Search the listing below for the word "naar" and copy each line where it appears.

--

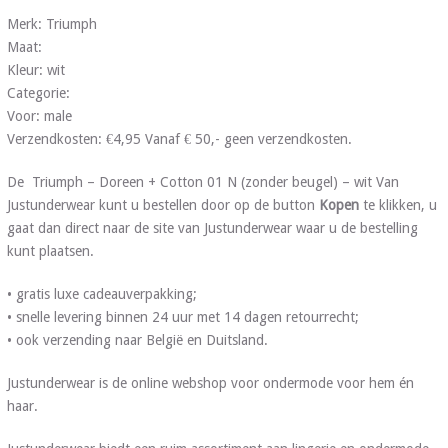
Merk: Triumph
Maat:
Kleur: wit
Categorie:
Voor: male
Verzendkosten: €4,95 Vanaf € 50,- geen verzendkosten.
De Triumph – Doreen + Cotton 01 N (zonder beugel) – wit Van
Justunderwear kunt u bestellen door op de button
Kopen
te klikken, u
gaat dan direct naar de site van Justunderwear waar u de bestelling
kunt plaatsen.
• gratis luxe cadeauverpakking;
• snelle levering binnen 24 uur met 14 dagen retourrecht;
• ook verzending naar België en Duitsland.
Justunderwear is de online webshop voor ondermode voor hem én
haar.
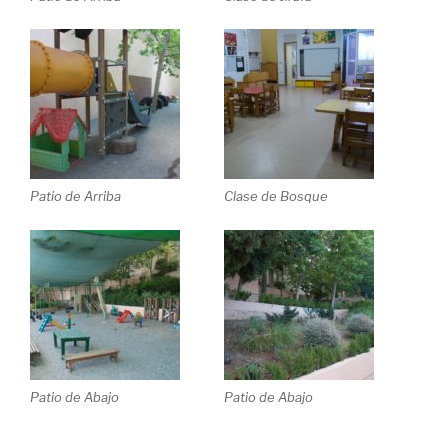
Patio de Arriba
Clase de Bosque
Patio de Abajo
Patio de Abajo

--

▶ YOUR SOLUTION:
gaat dan direct naar de site van Justunderwear waar u de bestelling
• ook verzending naar België en Duitsland.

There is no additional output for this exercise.